На экране телевизора возникло спокойное, умудренное опытом лицо старого уважаемого человека. Он мягко, по-отцовски делился со зрителями своими мыслями. Кучка негодяев пыталась помешать нашей спокойной жизни, говорил он, это им не удалось. Однако кое-кто пытается раздуть дело, опорочить и честных людей. Выгодно подобное только врагам Японии, тем, кто желает ей зла. Население страны должно проявить свойственные нации мудрость и благоразумие.
Это был Итодзаки.
В дверь позвонили. В комнату вошла Акико и протянула мужу небольшой пакет.
— Тебе, сказали: из управления.
Комура удивленно развязал веревку, развернул бумагу… и пламя взметнулось ему в лицо.
Немолодая женщина с силой нажимала на педали старенького велосипеда. Она притормаживала у каждого дома, вытаскивала из огромного тюка несколько тоненьких листков и разносила по почтовым ящикам.

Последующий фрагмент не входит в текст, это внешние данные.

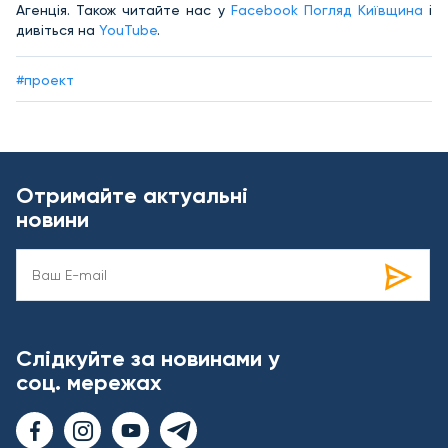
Агенція. Також читайте нас у
Facebook Погляд Київщина
і
дивіться на
YouTube
.
#проект
Отримайте актуальні
новини
Слідкуйте за новинами у
соц. мережах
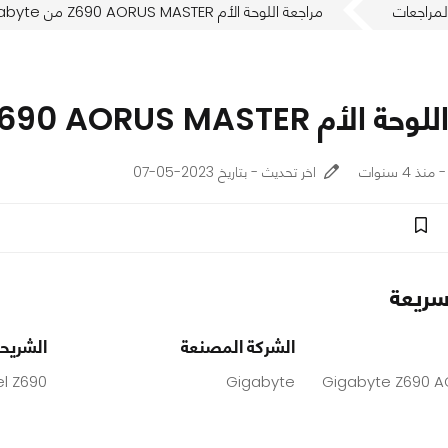
لمراجعات
مراجعة اللوحة الأم Z690 AORUS MASTER من Gigabyte
Z690 AORUS MASTE من Gigabyte
اخر تحديث - بتاريخ 2023-05-07
ريعة
الشركة المصنعة
الشريح
el Z690
Gigabyte
Gigabyte Z690 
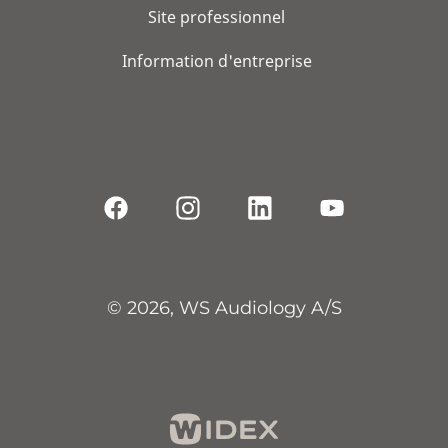
Site professionnel
Information d'entreprise
© 2026, WS Audiology A/S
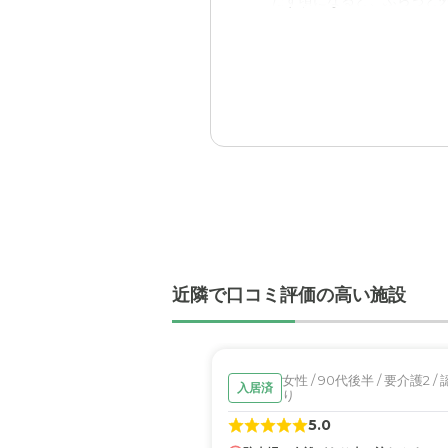
だす頃になると、ふらっと
サービス付き高齢者向け住
設備的なもの以上に、やは
ました。
職員・スタッフ・他入居
スタッフさん方は気さくで
た。
外観・内装・居室・設備
外観や内装・設備等目の届
近隣で口コミ評価の高い施設
考えると、ちょっとこれは
介護医療サービスについ
緊急時の各所との連携網が
女性 / 90代後半 / 要介護2 /
入居済
り
近隣環境や交通アクセス
5.0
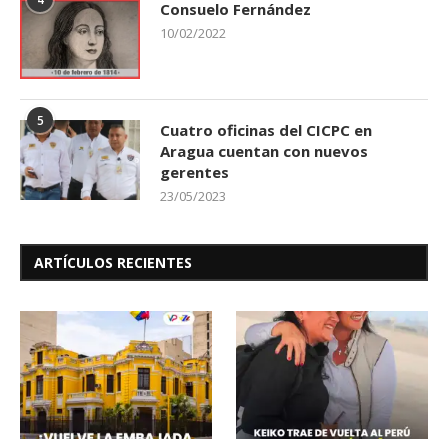
Consuelo Fernández
10/02/2022
5
Cuatro oficinas del CICPC en
Aragua cuentan con nuevos
gerentes
23/05/2023
ARTÍCULOS RECIENTES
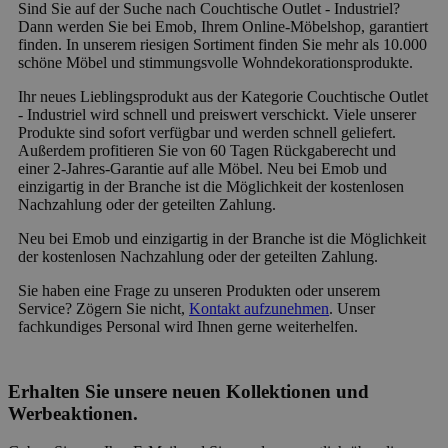
Sind Sie auf der Suche nach Couchtische Outlet - Industriel?
Dann werden Sie bei Emob, Ihrem Online-Möbelshop, garantiert
finden. In unserem riesigen Sortiment finden Sie mehr als 10.000
schöne Möbel und stimmungsvolle Wohndekorationsprodukte.
Ihr neues Lieblingsprodukt aus der Kategorie Couchtische Outlet
- Industriel wird schnell und preiswert verschickt. Viele unserer
Produkte sind sofort verfügbar und werden schnell geliefert.
Außerdem profitieren Sie von 60 Tagen Rückgaberecht und
einer 2-Jahres-Garantie auf alle Möbel. Neu bei Emob und
einzigartig in der Branche ist die Möglichkeit der kostenlosen
Nachzahlung oder der geteilten Zahlung.
Neu bei Emob und einzigartig in der Branche ist die Möglichkeit
der kostenlosen Nachzahlung oder der geteilten Zahlung.
Sie haben eine Frage zu unseren Produkten oder unserem
Service? Zögern Sie nicht,
Kontakt aufzunehmen
. Unser
fachkundiges Personal wird Ihnen gerne weiterhelfen.
Erhalten Sie unsere neuen Kollektionen und
Werbeaktionen.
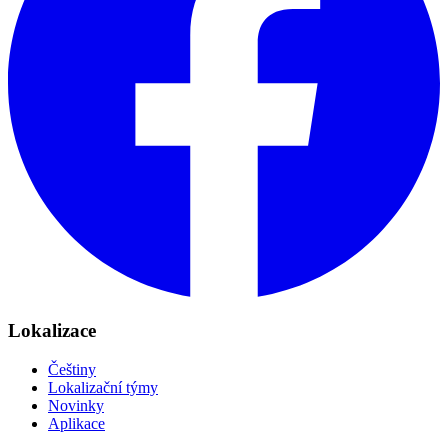
Lokalizace
Češtiny
Lokalizační týmy
Novinky
Aplikace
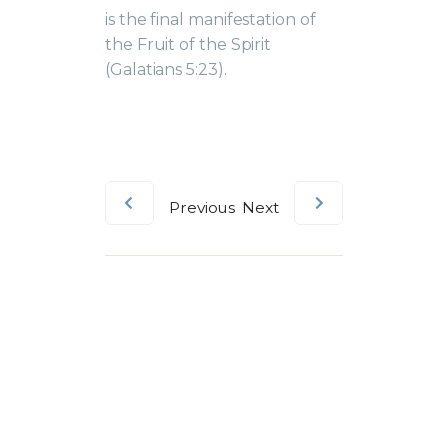
is the final manifestation of
the Fruit of the Spirit
(Galatians 5:23).
Previous
Next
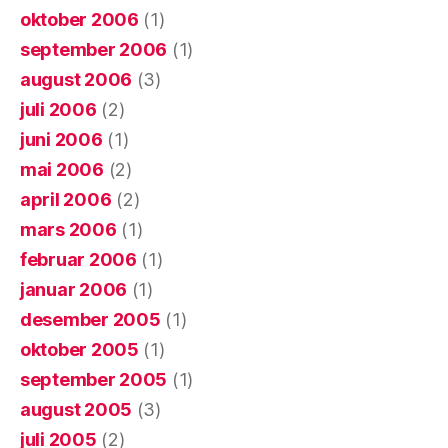
oktober 2006
(1)
september 2006
(1)
august 2006
(3)
juli 2006
(2)
juni 2006
(1)
mai 2006
(2)
april 2006
(2)
mars 2006
(1)
februar 2006
(1)
januar 2006
(1)
desember 2005
(1)
oktober 2005
(1)
september 2005
(1)
august 2005
(3)
juli 2005
(2)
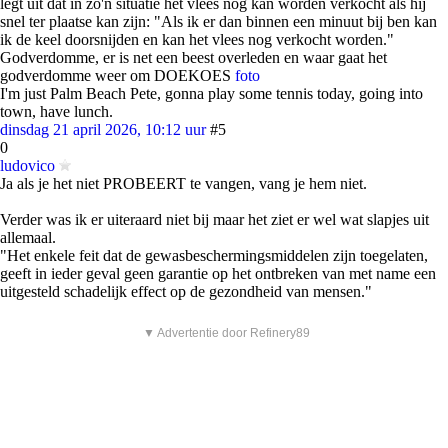
legt uit dat in zo'n situatie het vlees nog kan worden verkocht als hij
snel ter plaatse kan zijn: "Als ik er dan binnen een minuut bij ben kan
ik de keel doorsnijden en kan het vlees nog verkocht worden."
Godverdomme, er is net een beest overleden en waar gaat het
godverdomme weer om DOEKOES
foto
I'm just Palm Beach Pete, gonna play some tennis today, going into
town, have lunch.
dinsdag 21 april 2026, 10:12 uur
#5
0
ludovico
Ja als je het niet PROBEERT te vangen, vang je hem niet.
Verder was ik er uiteraard niet bij maar het ziet er wel wat slapjes uit
allemaal.
"Het enkele feit dat de gewasbeschermingsmiddelen zijn toegelaten,
geeft in ieder geval geen garantie op het ontbreken van met name een
uitgesteld schadelijk effect op de gezondheid van mensen."
▼ Advertentie door Refinery89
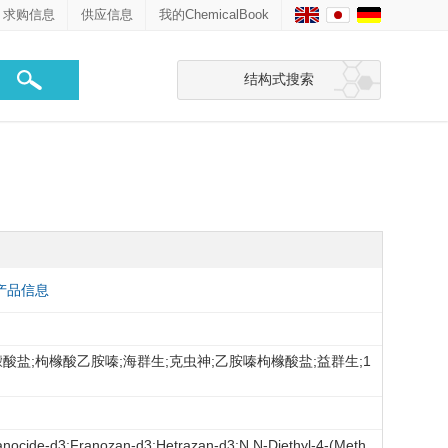
求购信息
供应信息
我的ChemicalBook
结构式搜索
产品信息
柠檬酸盐;枸橼酸乙胺嗪;海群生;克虫神;乙胺嗪枸橼酸盐;益群生;1
;Franocide-d3;Franozan-d3;Hetrazan-d3;N,N-Diethyl-4-(Meth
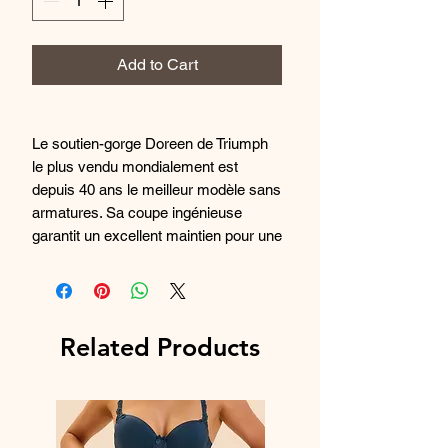
Add to Cart
Le soutien-gorge Doreen de Triumph
le plus vendu mondialement est
depuis 40 ans le meilleur modèle sans
armatures. Sa coupe ingénieuse
garantit un excellent maintien pour une
poitrine généreuse. Doreen existe en
taille 85 à 125 cm et en bonnets B à
G. Photographie retouchée.
Related Products
Composition:
80% Polyamide,
13%
Élasthane,
7% Coton
Ref. :
10166213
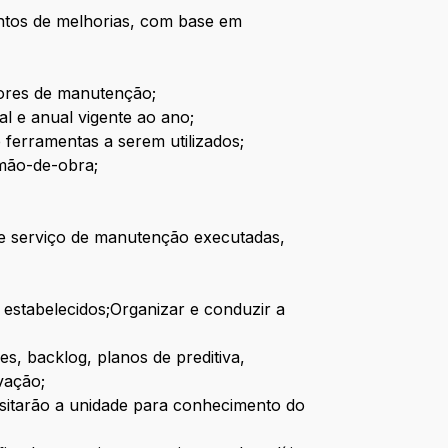
ntos de melhorias, com base em
dores de manutenção;
 e anual vigente ao ano;
 ferramentas a serem utilizados;
 mão-de-obra;
de serviço de manutenção executadas,
estabelecidos;Organizar e conduzir a
s, backlog, planos de preditiva,
vação;
isitarão a unidade para conhecimento do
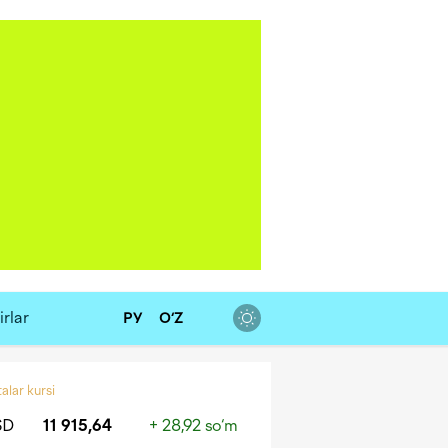
rlar
РУ
O‘Z
alar kursi
SD
11 915,64
+ 28,92 so‘m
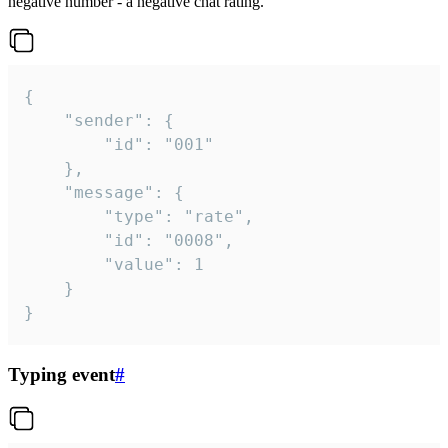
negative number - a negative chat rating.
{

	"sender": {

		"id": "001"

	},

	"message": {

		"type": "rate",

		"id": "0008",

		"value": 1

	}

}
Typing event
#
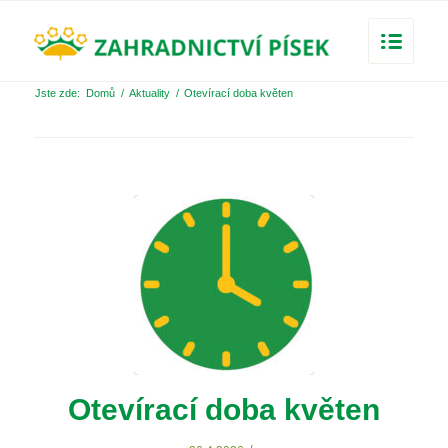
Jste zde:
Domů
/
Aktuality
/
Otevírací doba květen
Otevírací doba květen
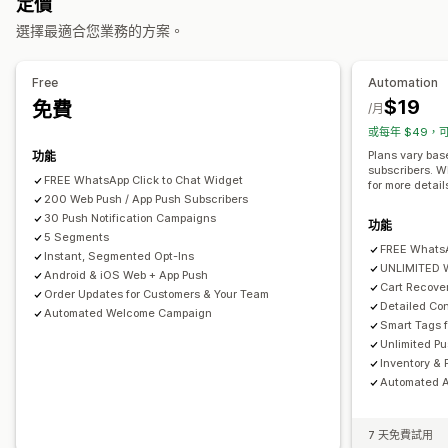
定價
自動化工作流程
訂閱者管理
選擇最適合您業務的方案。
顯示選項
自動通知
匯入和匯出
管理偏好設定
地理位置
訂閱者清單
自訂品牌行銷
彈出式視窗建立工具
觸發條件
範本
選擇加入
清單整理
顧客分群
A/B 測試
轉換追蹤
互動追蹤
Free
Automation
可自訂小工具
多國語言
A/B 測試
目標設定規則
行為追蹤
$19
免費
/月
或每年 $49，可
Plans vary bas
功能
subscribers. W
FREE WhatsApp Click to Chat Widget
for more detail
200 Web Push / App Push Subscribers
30 Push Notification Campaigns
功能
5 Segments
FREE WhatsA
Instant, Segmented Opt-Ins
UNLIMITED 
Android & iOS Web + App Push
Cart Recove
Order Updates for Customers & Your Team
Detailed Con
Automated Welcome Campaign
Smart Tags 
Unlimited Pu
Inventory & 
Automated 
7 天免費試用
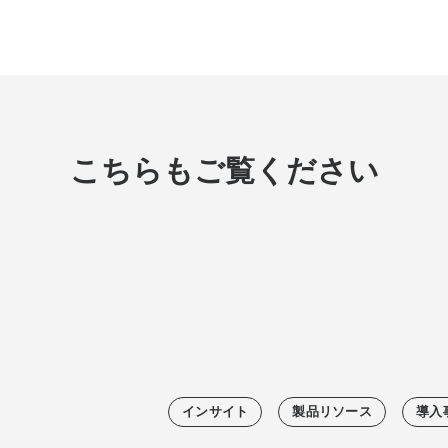
こちらもご覧ください
インサイト
製品リソース
導入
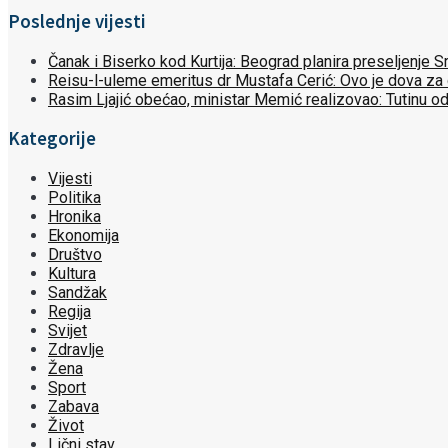
Poslednje vijesti
Čanak i Biserko kod Kurtija: Beograd planira preseljenje
Reisu-l-uleme emeritus dr Mustafa Cerić: Ovo je dova za
Rasim Ljajić obećao, ministar Memić realizovao: Tutinu o
Kategorije
Vijesti
Politika
Hronika
Ekonomija
Društvo
Kultura
Sandžak
Regija
Svijet
Zdravlje
Žena
Sport
Zabava
Život
Lični stav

Подняться сегодня пришлось в три часа утра — пока доберешься до склада, куда на грузовике доставили из города листовки, пока развезешь по району… А ведь надо и домой успеть пораньше — разбудить детей и накормить перед школой. Но… Ведь все должны знать о попытке переворота.
Статью Мортона «Дейли геральд» не опубликовала. Редактор написал ему, что это не газетный материал и он передан в один из толстых журналов, выходящих ежеквартально. Заодно он сообщал Мортону, что срок его командировки истек и его ждут в Нью-Йорке.
«Нынешняя политическая система — предательство интересов японцев, которым чужды навязанные извне идеи парламентаризма. Нам нужна императорская система, сильная армия, умение постоять за себя в этом сложном мире. Я уверен, пройдет немного времени — и справедливость восторжествует: император объявит поход за Великую Японию».